飞行器能源与热管理系统中多能流统一建模与分析方法
收稿日期: 2022-12-26
修回日期: 2023-02-01
录用日期: 2023-04-03
网络出版日期: 2023-04-21
基金资助
国家自然科学基金(52125604)
Unified modeling and analysis method of multi-energy flow for aircraft energy and thermal management system
Received date: 2022-12-26
Revised date: 2023-02-01
Accepted date: 2023-04-03
Online published: 2023-04-21
Supported by
National Natural Science Foundation of China(52125604)
能源与热管理系统的综合集成优化设计是充分提升飞行器性能的关键技术之一。然而,由于热管理、电源等子系统的传统分析方法存在差异,导致整体集成设计的复杂度大。基于热力系统分析的热量流法,建立了电量、热量、工质的规范化传输网络模型,提出了热管理、电源等子系统间的数据交互方法,形成了飞行器能源与热管理系统的整体建模分析方法。计算结果表明,该方法在确保准确性的前提下,计算耗时比商业软件AMESim低近2个数量级。通过对给定飞行剖面的系统进行变工况仿真,计算出了在满足温控的需求下,单次任务目标所需的相变工质携带量为348.8 kg,机载蓄电池所需的最低初始电量和容量为1 837、3 158 W∙h。因此,所提出的方法可用于飞行器轻量化的定量优化。

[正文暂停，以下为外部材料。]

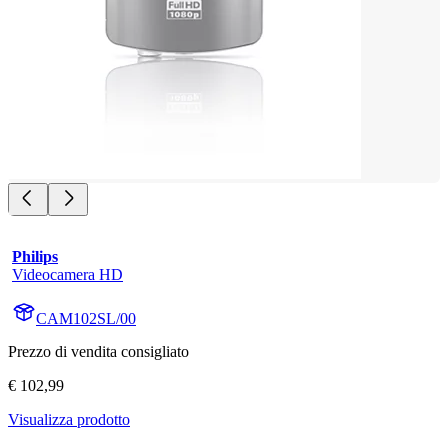
Philips
Videocamera HD
CAM102SL/00
Prezzo di vendita consigliato
€ 102,99
Visualizza prodotto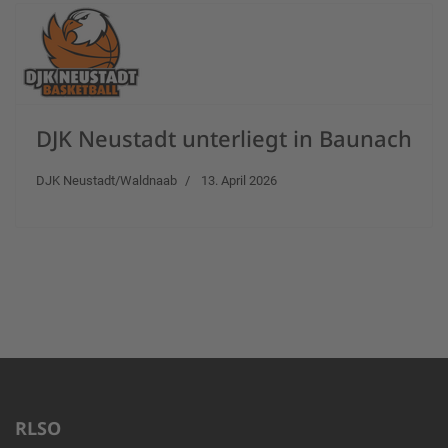
DJK Neustadt unterliegt in Baunach
DJK Neustadt/Waldnaab
13. April 2026
RLSO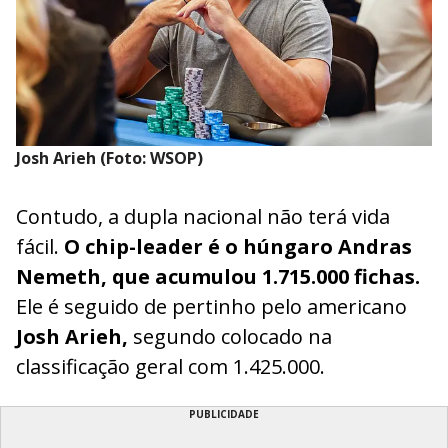
Josh Arieh (Foto: WSOP)
Contudo, a dupla nacional não terá vida
fácil.
O chip-leader é o húngaro Andras
Nemeth, que acumulou 1.715.000 fichas.
Ele é seguido de pertinho pelo americano
Josh Arieh,
segundo colocado na
classificação geral com 1.425.000.
PUBLICIDADE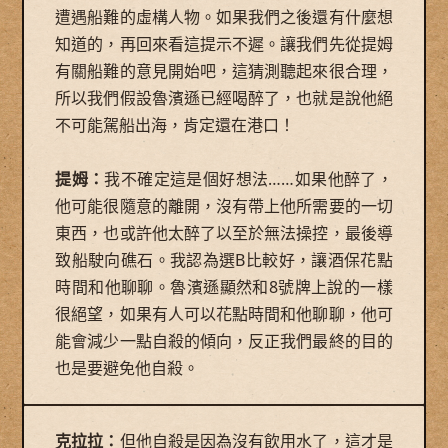
遭遇船難的虛構人物。如果我們之後還有什麼想
知道的，再回來看這提示不遲。讓我們先從提姆
有關船難的意見開始吧，這猜測聽起來很合理，
所以我們假設魯濱遜已經喝醉了，也就是說他絕
不可能駕船出海，肯定還在港口！
提姆：
我不確定這是個好想法……如果他醉了，
他可能很隨意的離開，沒有帶上他所需要的一切
東西，也或許他太醉了以至於無法操控，最後導
致船駛向礁石。我認為選B比較好，讓酒保花點
時間和他聊聊。魯濱遜顯然和8號牌上說的一樣
很絕望，如果有人可以花點時間和他聊聊，他可
能會減少一點自殺的傾向，反正我們最終的目的
也是要避免他自殺。
克拉拉：
但他自殺是因為沒有飲用水了，這才是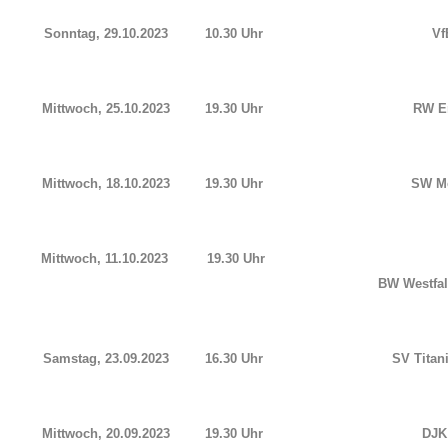
Sonntag, 29.10.2023
10.30 Uhr
Vf
Mittwoch, 25.10.2023
19.30 Uhr
RW Er
Mittwoch, 18.10.2023
19.30 Uhr
SW Me
Mittwoch, 11.10.2023
19.30 Uhr
BW Westfa
Samstag, 23.09.2023
16.30 Uhr
SV Titan
Mittwoch, 20.09.2023
19.30 Uhr
DJK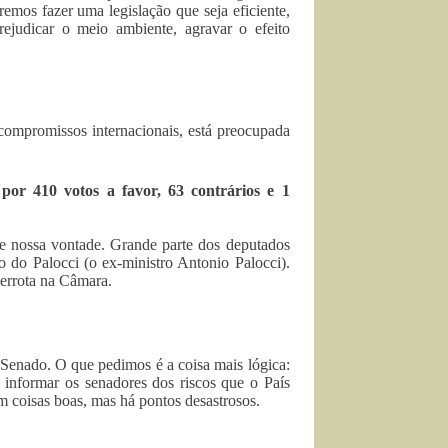
emos fazer uma legislação que seja eficiente,
judicar o meio ambiente, agravar o efeito
ompromissos internacionais, está preocupada
r 410 votos a favor, 63 contrários e 1
de nossa vontade. Grande parte dos deputados
 do Palocci (o ex-ministro Antonio Palocci).
derrota na Câmara.
 Senado. O que pedimos é a coisa mais lógica:
 informar os senadores dos riscos que o País
m coisas boas, mas há pontos desastrosos.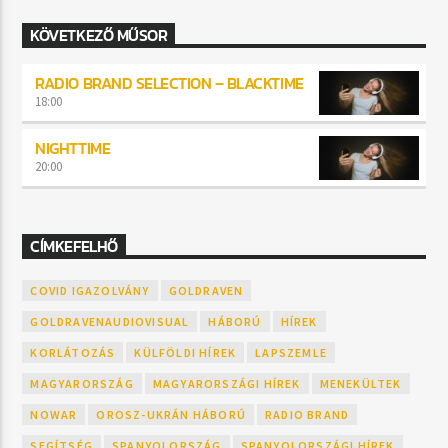
KÖVETKEZŐ MŰSOR
RADIO BRAND SELECTION – BLACKTIME
18:00
NIGHTTIME
20:00
CÍMKEFELHŐ
COVID IGAZOLVÁNY
GOLDRAVEN
GOLDRAVENAUDIOVISUAL
HÁBORÚ
HÍREK
KORLÁTOZÁS
KÜLFÖLDI HÍREK
LAPSZEMLE
MAGYARORSZÁG
MAGYARORSZÁGI HÍREK
MENEKÜLTEK
NOWAR
OROSZ-UKRÁN HÁBORÚ
RADIO BRAND
SEGÍTSÉG
SPANYOLORSZÁG
SPANYOLORSZÁGI HÍREK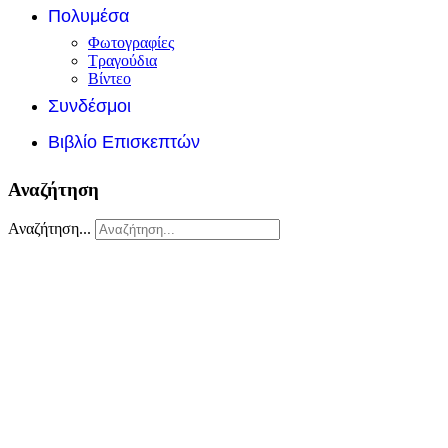
Πολυμέσα
Φωτογραφίες
Τραγούδια
Βίντεο
Συνδέσμοι
Βιβλίο Επισκεπτών
Αναζήτηση
Αναζήτηση...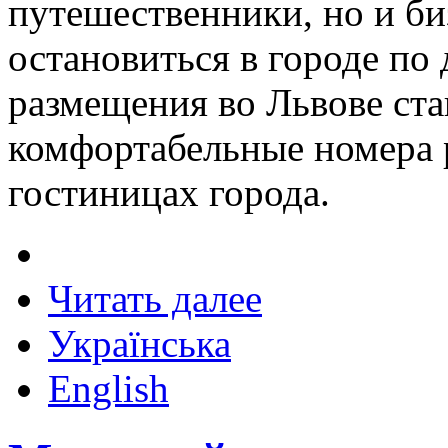
путешественники, но и б
остановиться в городе по
размещения во Львове ст
комфортабельные номера 
гостиницах города.
Читать далее
Українська
English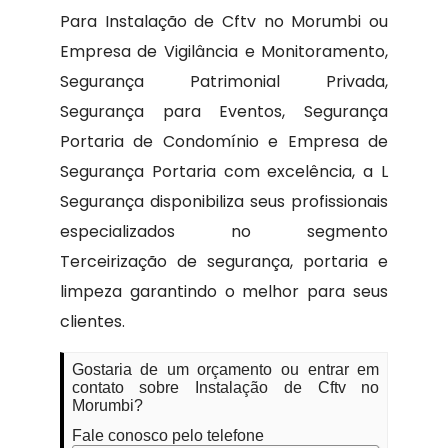
Para Instalação de Cftv no Morumbi ou
Empresa de Vigilância e Monitoramento,
Segurança Patrimonial Privada,
Segurança para Eventos, Segurança
Portaria de Condomínio e Empresa de
Segurança Portaria com excelência, a L
Segurança disponibiliza seus profissionais
especializados no segmento
Terceirização de segurança, portaria e
limpeza garantindo o melhor para seus
clientes.
Gostaria de um orçamento ou entrar em
contato sobre Instalação de Cftv no
Morumbi?
Fale conosco pelo telefone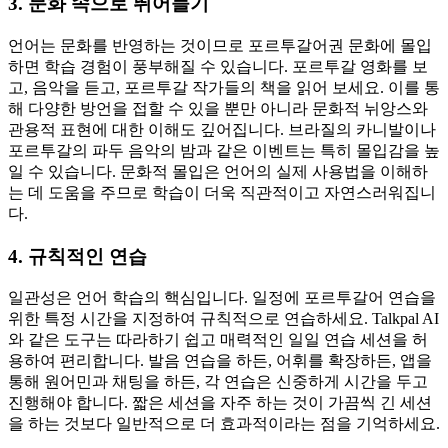
3. 문화 속으로 뛰어들기
언어는 문화를 반영하는 것이므로 포르투갈어권 문화에 몰입
하면 학습 경험이 풍부해질 수 있습니다. 포르투갈 영화를 보
고, 음악을 듣고, 포르투갈 작가들의 책을 읽어 보세요. 이를 통
해 다양한 방언을 접할 수 있을 뿐만 아니라 문화적 뉘앙스와
관용적 표현에 대한 이해도 깊어집니다. 브라질의 카니발이나
포르투갈의 파두 음악의 밤과 같은 이벤트는 특히 몰입감을 높
일 수 있습니다. 문화적 몰입은 언어의 실제 사용법을 이해하
는 데 도움을 주므로 학습이 더욱 직관적이고 자연스러워집니
다.
4. 규칙적인 연습
일관성은 언어 학습의 핵심입니다. 일정에 포르투갈어 연습을
위한 특정 시간을 지정하여 규칙적으로 연습하세요. Talkpal AI
와 같은 도구는 따라하기 쉽고 매력적인 일일 연습 세션을 허
용하여 편리합니다. 발음 연습을 하든, 어휘를 확장하든, 앱을
통해 원어민과 채팅을 하든, 각 연습은 신중하게 시간을 두고
진행해야 합니다. 짧은 세션을 자주 하는 것이 가끔씩 긴 세션
을 하는 것보다 일반적으로 더 효과적이라는 점을 기억하세요.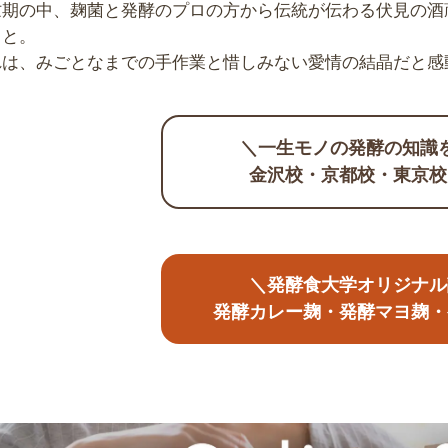
忙期の中、麹菌と発酵のプロの方から伝統が伝わる伏見の酒
こと。
れは、みごとなまでの手作業と惜しみない愛情の結晶だと感
＼一生モノの発酵の知識
金沢校・京都校・東京校
＼発酵食大学オリジナル
発酵カレー麹・発酵マヨ麹・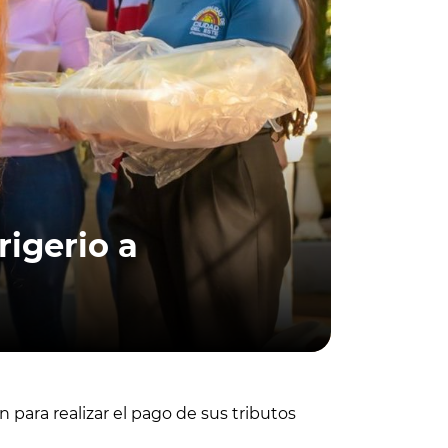
rigerio a
para realizar el pago de sus tributos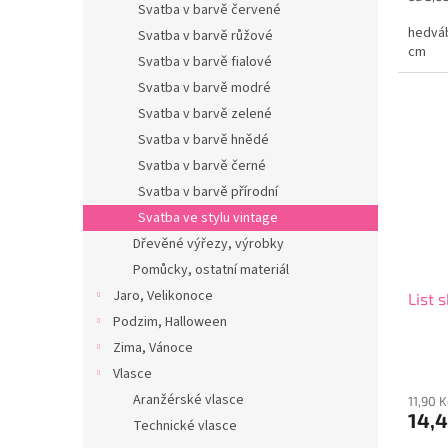
Svatba v barvě červené
cena:
hedváb
Svatba v barvě růžové
cm
Svatba v barvě fialové
Svatba v barvě modré
Svatba v barvě zelené
Svatba v barvě hnědé
Svatba v barvě černé
Svatba v barvě přírodní
Svatba ve stylu vintage
Dřevěné výřezy, výrobky
Pomůcky, ostatní materiál
Jaro, Velikonoce
List 
Podzim, Halloween
Zima, Vánoce
Vlasce
Aranžérské vlasce
11,90 
14,4
Technické vlasce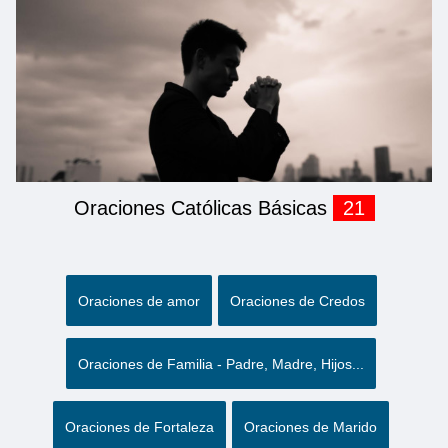
Oraciones Católicas Básicas
21
Oraciones de amor
Oraciones de Credos
Oraciones de Familia - Padre, Madre, Hijos...
Oraciones de Fortaleza
Oraciones de Marido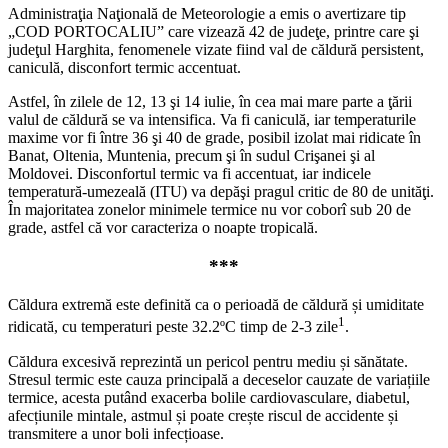
Administraţia Naţională de Meteorologie a emis o avertizare tip
„COD PORTOCALIU” care vizează 42 de judeţe, printre care şi
judeţul Harghita, fenomenele vizate fiind val de căldură persistent,
caniculă, disconfort termic accentuat.
Astfel, în zilele de 12, 13 şi 14 iulie, în cea mai mare parte a ţării
valul de căldură se va intensifica. Va fi caniculă, iar temperaturile
maxime vor fi între 36 şi 40 de grade, posibil izolat mai ridicate în
Banat, Oltenia, Muntenia, precum şi în sudul Crişanei şi al
Moldovei. Disconfortul termic va fi accentuat, iar indicele
temperatură-umezeală (ITU) va depăşi pragul critic de 80 de unităţi.
În majoritatea zonelor minimele termice nu vor coborî sub 20 de
grade, astfel că vor caracteriza o noapte tropicală.
***
Căldura extremă este definită ca o perioadă de căldură și umiditate
1
ridicată, cu temperaturi peste 32.2ºC timp de 2-3 zile
.
Căldura excesivă reprezintă un pericol pentru mediu și sănătate.
Stresul termic este cauza principală a deceselor cauzate de variațiile
termice, acesta putând exacerba bolile cardiovasculare, diabetul,
afecțiunile mintale, astmul și poate crește riscul de accidente și
transmitere a unor boli infecțioase.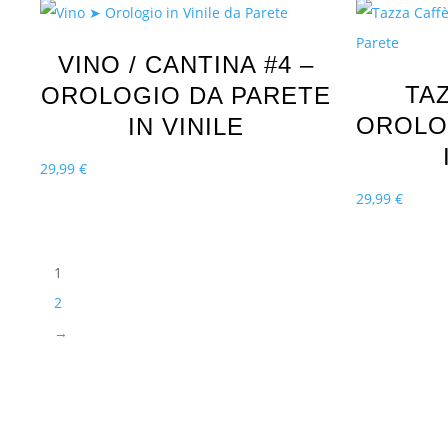
VINO / CANTINA #4 –
TA
OROLOGIO DA PARETE
OROLO
IN VINILE
29,99
€
29,99
€
1
2
→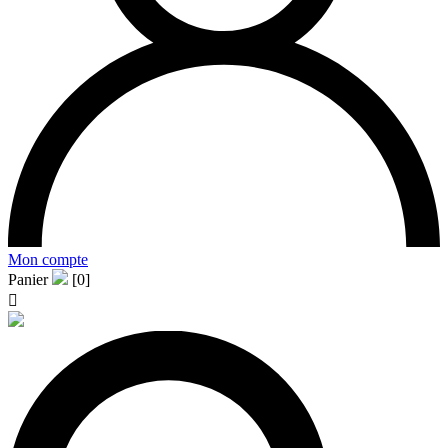
Mon compte
Panier
[0]
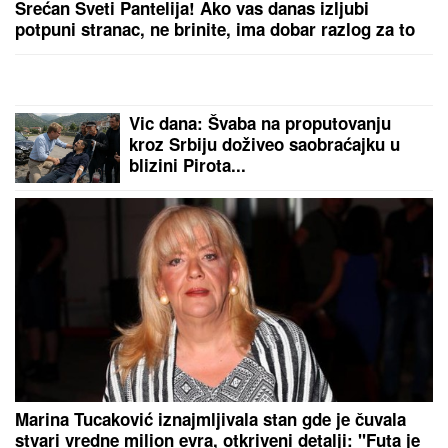
(FOTO) SVI GLEDAJU U SARU JO!
Pevačica i
Aleksej Bjelogrlić ne skidaju osmeh sa lica, a ona
jednim potezom OČARALA SVE
Ceca o tome ne želi da govori:
Ovako je Anastasija prekinula
porodičnu tradiciju dugu 30 godina,
donela je odluku i stavila tačku!
Ana Nikolić šokirala: Otkrila kako je
Rale kažnjava, evo šta joj radi iza
zatvorenih vrata!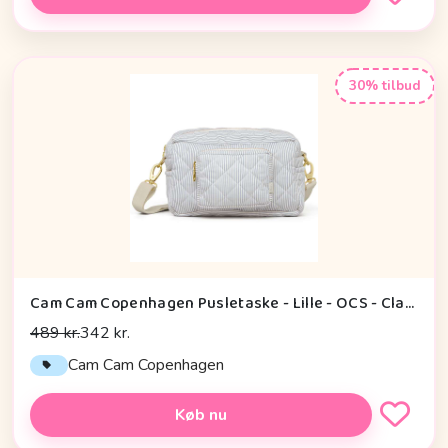
30% tilbud
Cam Cam Copenhagen Pusletaske - Lille - OCS - Classic Stripes Blue
489 kr.
342 kr.
Cam Cam Copenhagen
Køb nu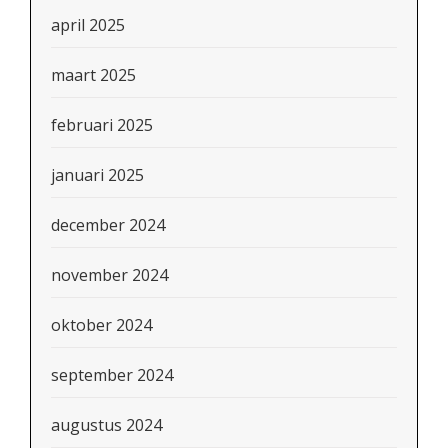
april 2025
maart 2025
februari 2025
januari 2025
december 2024
november 2024
oktober 2024
september 2024
augustus 2024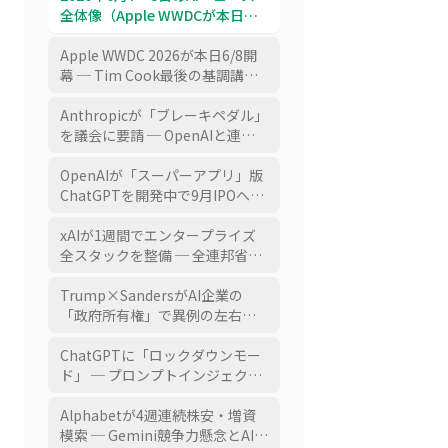
全体像（Apple WWDCが本日開
幕でGemini搭載Siri刷新／
Anthropicが自己改善の「ブレ
Apple WWDC 2026が本日6/8開
ーキペダル」を議会要請／
幕 ─ Tim Cook最後の基調講演
OpenAIがスーパーアプリと9月
でGemini搭載Siri刷新とiOS 27
IPO／xAIがエンタープライズ全
を発表、ChatGPT/Claude切り替
Anthropicが「ブレーキペダル」
スタック整備／
え可能なマルチモデル
を議会に要請 ─ OpenAIと連名
Trump×SandersがAI国有化で
Extensionsで「AIのスイス」へ
でAI自己改善の危険性を異例の
合意／ChatGPTにロックダウン
公開警告、IPOシーズン中の矛盾
OpenAIが「スーパーアプリ」版
モード／Alphabetが4週連続株
した立場
ChatGPTを開発中で9月IPOへ最
安／日立がClaude Mythos取得
終準備 ─ Goldman/Morgan
／日本企業の7割が承認をAIに任
Stanley主幹、評価額最大8500億
xAIが1週間でエンタープライズ
せられず／国内AI×産業のスタ
ドル、赤字継続のなか収益実証
全スタックを整備 ─ 全連邦省庁
ートアップが続々）
が焦点
に$0.42のGrok for
Government、Claude Code対
Trump×SandersがAI企業の
抗のGrok Build、
「政府所有権」で異例の左右合
SharePoint/Notion連携の
意 ─ 株式50%相当の一時課税で
Connectors
連邦ソブリンウェルスファンド
ChatGPTに「ロックダウンモー
創設案、IPOロードショーを複雑
ド」 ─ プロンプトインジェクシ
化
ョン対策でブラウジング・エー
ジェント機能を制限、「セキュ
Alphabetが4週連続株安・増資
リティリスク」から「ガバナン
模索 ─ Gemini競争力懸念とAI設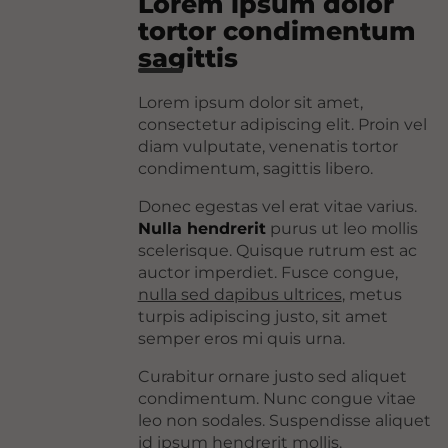
Lorem ipsum dolor
tortor condimentum
sagittis
Lorem ipsum dolor sit amet,
consectetur adipiscing elit. Proin vel
diam vulputate, venenatis tortor
condimentum, sagittis libero.
Donec egestas vel erat vitae varius.
Nulla hendrerit
purus ut leo mollis
scelerisque. Quisque rutrum est ac
auctor imperdiet. Fusce congue,
nulla sed dapibus ultrices
, metus
turpis adipiscing justo, sit amet
semper eros mi quis urna.
Curabitur ornare justo sed aliquet
condimentum. Nunc congue vitae
leo non sodales. Suspendisse aliquet
id ipsum hendrerit mollis.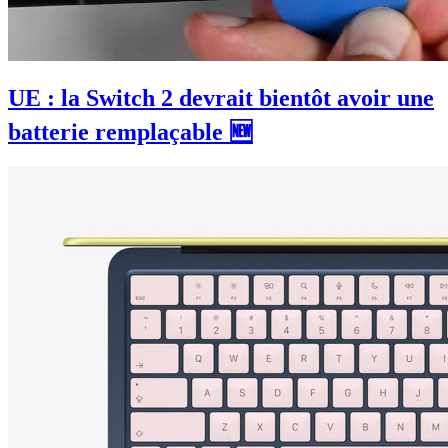
UE : la Switch 2 devrait bientôt avoir une
batterie remplaçable 🆕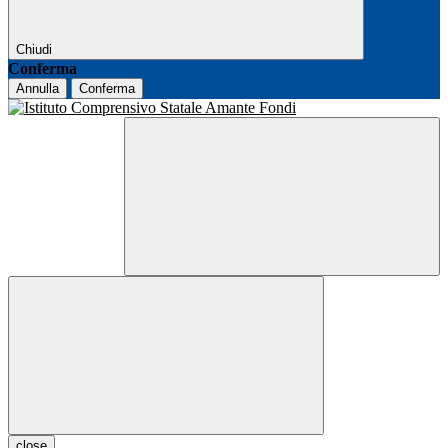
Chiudi
Conferma
Annulla
Conferma
close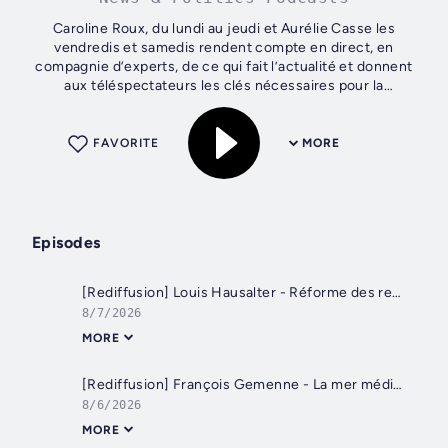
Caroline Roux, du lundi au jeudi et Aurélie Casse les
vendredis et samedis rendent compte en direct, en
compagnie d’experts, de ce qui fait l’actualité et donnent
aux téléspectateurs les clés nécessaires pour la
comprendre et l’appréhender dans sa...
FAVORITE
MORE
Episodes
[Rediffusion] Louis Hausalter - Réforme des retraites: la fin du macronisme?
8/7/2026
MORE
[Rediffusion] François Gemenne - La mer méditerranée à 30°: les scientifiques "effrayés"
8/6/2026
MORE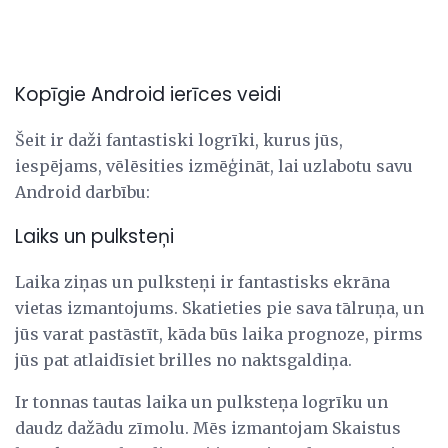
Kopīgie Android ierīces veidi
Šeit ir daži fantastiski logrīki, kurus jūs,
iespējams, vēlēsities izmēģināt, lai uzlabotu savu
Android darbību:
Laiks un pulksteņi
Laika ziņas un pulksteņi ir fantastisks ekrāna
vietas izmantojums. Skatieties pie sava tālruņa, un
jūs varat pastāstīt, kāda būs laika prognoze, pirms
jūs pat atlaidīsiet brilles no naktsgaldiņa.
Ir tonnas tautas laika un pulksteņa logrīku un
daudz dažādu zīmolu. Mēs izmantojam Skaistus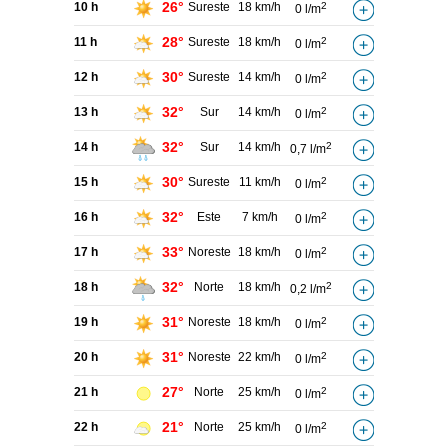
26°
10 h
Sureste
18 km/h
2
0 l/m
28°
11 h
Sureste
18 km/h
2
0 l/m
30°
12 h
Sureste
14 km/h
2
0 l/m
32°
13 h
Sur
14 km/h
2
0 l/m
32°
14 h
Sur
14 km/h
2
0,7 l/m
30°
15 h
Sureste
11 km/h
2
0 l/m
32°
16 h
Este
7 km/h
2
0 l/m
33°
17 h
Noreste
18 km/h
2
0 l/m
32°
18 h
Norte
18 km/h
2
0,2 l/m
31°
19 h
Noreste
18 km/h
2
0 l/m
31°
20 h
Noreste
22 km/h
2
0 l/m
27°
21 h
Norte
25 km/h
2
0 l/m
21°
22 h
Norte
25 km/h
2
0 l/m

滕润航 , 贺克伦 , 赵甜 , 於萧萧 , 于喜奎 , 徐向华 , 梁新刚 , 陈群 . 飞行器能源与热管理系统中多能流统一建模与分析方法[J]. 航空学报, 2023 , 44(19) : 128427 -128427 . DOI: 10.7527/S1000-6893.2023.28427
The integrated optimization of energy and thermal management system is one of the key technologies in aircraft performance improvement. However, due to the differences in traditional analysis methods of thermal management, power supply and other subsystems, the overall integration analysis is too complicated to conduct. Based on the heat current method of thermal system analysis, this paper establishes the standardized transmission network model of electric, heat and working medium, and proposes the data interaction method between the subsystems of thermal management and power supply, forming an overall modeling and analysis method for the energy and thermal management system of aircraft. The same system is also computationally tested on AMESim. Calculation results show that the calculation time of the newly proposed method is nearly 2 orders of magnitude lower than that of the commercial software AMESim on the premise of ensuring the accuracy. Through the variable condition simulation of the system with a given flight profile, it is calculated that under the requirement of temperature control, the carrying capacity of the phase change working medium required by a single mission target is calculated to be 348.8 kg, and the minimum initial power and capacity required by the airborne battery are 1 837 and 3 158 W∙h, repsectively. In conclusion, the proposed method can be used for quantitative lightweight optimization of aircraft.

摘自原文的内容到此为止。